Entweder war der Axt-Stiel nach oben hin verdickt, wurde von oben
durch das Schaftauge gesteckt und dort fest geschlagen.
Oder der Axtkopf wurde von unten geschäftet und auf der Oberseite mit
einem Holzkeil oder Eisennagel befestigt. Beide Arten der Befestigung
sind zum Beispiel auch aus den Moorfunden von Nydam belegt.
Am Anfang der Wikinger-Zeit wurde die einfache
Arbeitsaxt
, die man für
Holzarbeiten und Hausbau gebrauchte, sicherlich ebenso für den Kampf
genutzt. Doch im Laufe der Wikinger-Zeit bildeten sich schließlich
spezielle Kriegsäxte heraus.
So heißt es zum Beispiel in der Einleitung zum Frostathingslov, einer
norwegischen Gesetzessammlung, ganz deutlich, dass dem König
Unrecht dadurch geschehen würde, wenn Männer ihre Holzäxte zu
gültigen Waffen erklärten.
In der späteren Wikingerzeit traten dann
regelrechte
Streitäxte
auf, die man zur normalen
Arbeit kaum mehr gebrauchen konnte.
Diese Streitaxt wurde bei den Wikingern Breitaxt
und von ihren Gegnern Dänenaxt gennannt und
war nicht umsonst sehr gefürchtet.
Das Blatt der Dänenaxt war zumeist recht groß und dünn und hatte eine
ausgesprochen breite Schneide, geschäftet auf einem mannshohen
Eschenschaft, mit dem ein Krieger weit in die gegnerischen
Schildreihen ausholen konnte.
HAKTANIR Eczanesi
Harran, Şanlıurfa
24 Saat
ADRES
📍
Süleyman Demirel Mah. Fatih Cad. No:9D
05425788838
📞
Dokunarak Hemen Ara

* * *

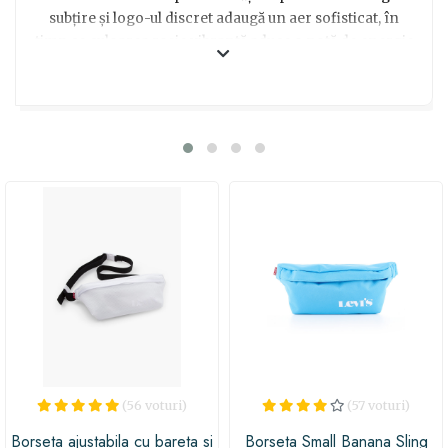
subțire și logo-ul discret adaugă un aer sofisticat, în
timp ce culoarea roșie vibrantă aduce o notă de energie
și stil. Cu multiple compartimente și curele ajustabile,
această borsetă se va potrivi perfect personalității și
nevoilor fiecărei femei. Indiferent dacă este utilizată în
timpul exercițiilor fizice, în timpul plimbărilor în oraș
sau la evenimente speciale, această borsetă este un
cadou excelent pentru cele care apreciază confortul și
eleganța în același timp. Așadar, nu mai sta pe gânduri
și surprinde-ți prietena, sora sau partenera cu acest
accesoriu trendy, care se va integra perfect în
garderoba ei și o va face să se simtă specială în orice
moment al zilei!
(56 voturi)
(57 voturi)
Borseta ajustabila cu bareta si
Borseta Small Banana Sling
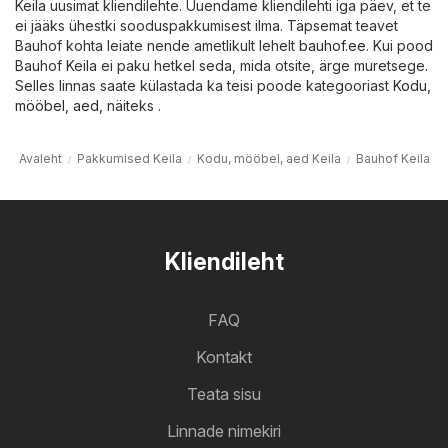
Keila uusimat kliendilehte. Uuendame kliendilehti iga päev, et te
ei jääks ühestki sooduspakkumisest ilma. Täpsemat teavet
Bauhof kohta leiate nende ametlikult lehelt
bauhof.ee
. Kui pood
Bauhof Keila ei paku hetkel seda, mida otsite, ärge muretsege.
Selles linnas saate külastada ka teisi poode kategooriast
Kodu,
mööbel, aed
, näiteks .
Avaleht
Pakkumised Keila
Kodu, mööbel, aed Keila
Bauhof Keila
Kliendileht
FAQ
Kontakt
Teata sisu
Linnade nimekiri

==

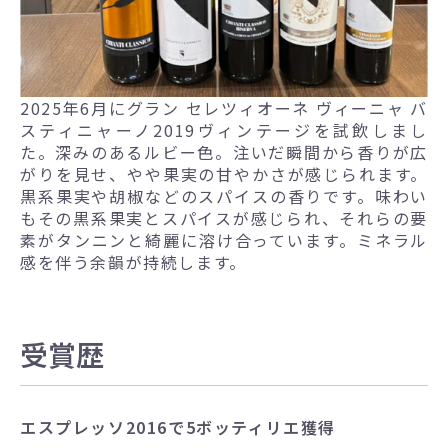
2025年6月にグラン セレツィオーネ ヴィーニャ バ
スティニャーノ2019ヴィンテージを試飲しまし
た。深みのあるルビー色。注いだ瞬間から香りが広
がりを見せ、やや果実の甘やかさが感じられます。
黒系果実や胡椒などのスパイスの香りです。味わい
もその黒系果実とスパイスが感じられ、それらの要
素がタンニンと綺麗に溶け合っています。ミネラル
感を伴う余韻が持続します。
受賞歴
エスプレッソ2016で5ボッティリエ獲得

» **What you are asked to do**
Copy out each line of the data where the string "Dänenaxt" appears.

» **Response area**
und von ihren Gegnern Dänenaxt gennannt und
Das Blatt der Dänenaxt war zumeist recht groß und dünn und hatte eine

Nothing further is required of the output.